An external heat engine (1) configured to operate according to a Rankine cycle, preferably an organic Rankine cycle, and to provide operational benefits,
A cylinder block (2);
Top cover (4);
A bottom tray (6),
The cylinder block (2), the top cover (4), and the bottom tray (6) are arranged so as to be joined together and mounted on complementary covers (24, 26, 28, 30). A sealing surface (12, 14, 22) arranged to be placed;
Each of the sealing surfaces (12, 14, 22) is an external heat engine mounted in a state of being sealed only on one opposing sealing surface.   The external heat engine according to claim 1, which becomes pressure resistant toward the surrounding environment.   The external heat engine of claim 1, wherein the external heat engine is dimensioned to withstand an overpressure of at least 5 bar. A generator (56),
The external heat engine according to claim 1, wherein the generator (56) is located inside the external heat engine (1) having pressure resistance.   The external heat engine of claim 4, wherein the generator (56) further comprises a rotor (57) disposed on the crankshaft (10).
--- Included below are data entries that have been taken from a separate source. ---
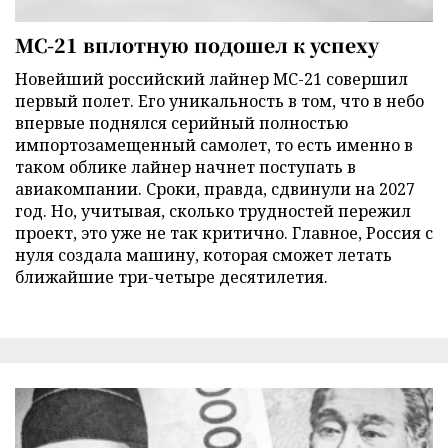
МС-21 вплотную подошел к успеху
Новейший российский лайнер МС-21 совершил
первый полет. Его уникальность в том, что в небо
впервые поднялся серийный полностью
импортозамещенный самолет, то есть именно в
таком облике лайнер начнет поступать в
авиакомпании. Сроки, правда, сдвинули на 2027
год. Но, учитывая, сколько трудностей пережил
проект, это уже не так критично. Главное, Россия с
нуля создала машину, которая сможет летать
ближайшие три-четыре десятилетия.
Valve gears (42, 44) are arranged on the top cover (4),
A first intermediate gear (20) is driven by the crankshaft (10);
The external heat engine according to claim 1, wherein the first intermediate gear (20) is interlocked with at least two gears (42, 43) arranged on the top cover (4).   The external heat engine of claim 6, wherein the first intermediate gear (20) meshes directly with the crankshaft gear (32).   The external heat engine of claim 6, wherein the first intermediate gear (20) is interlocked with the crankshaft gear (32) via a second intermediate gear (64).   The external heat engine according to claim 6, wherein at least one of the valve gears (42, 44) is connected to a camshaft (40).   The external heat engine according to claim 6, wherein at least one of the valve gears (42, 44) is connected to a rotary valve (38).   The external heat engine according to claim 6, wherein at least one of the valve gears (42, 44) is connected to a valve drive mechanism (58).   The external heat engine according to claim 6, wherein lubricating oil is supplied via a gear bearing (62).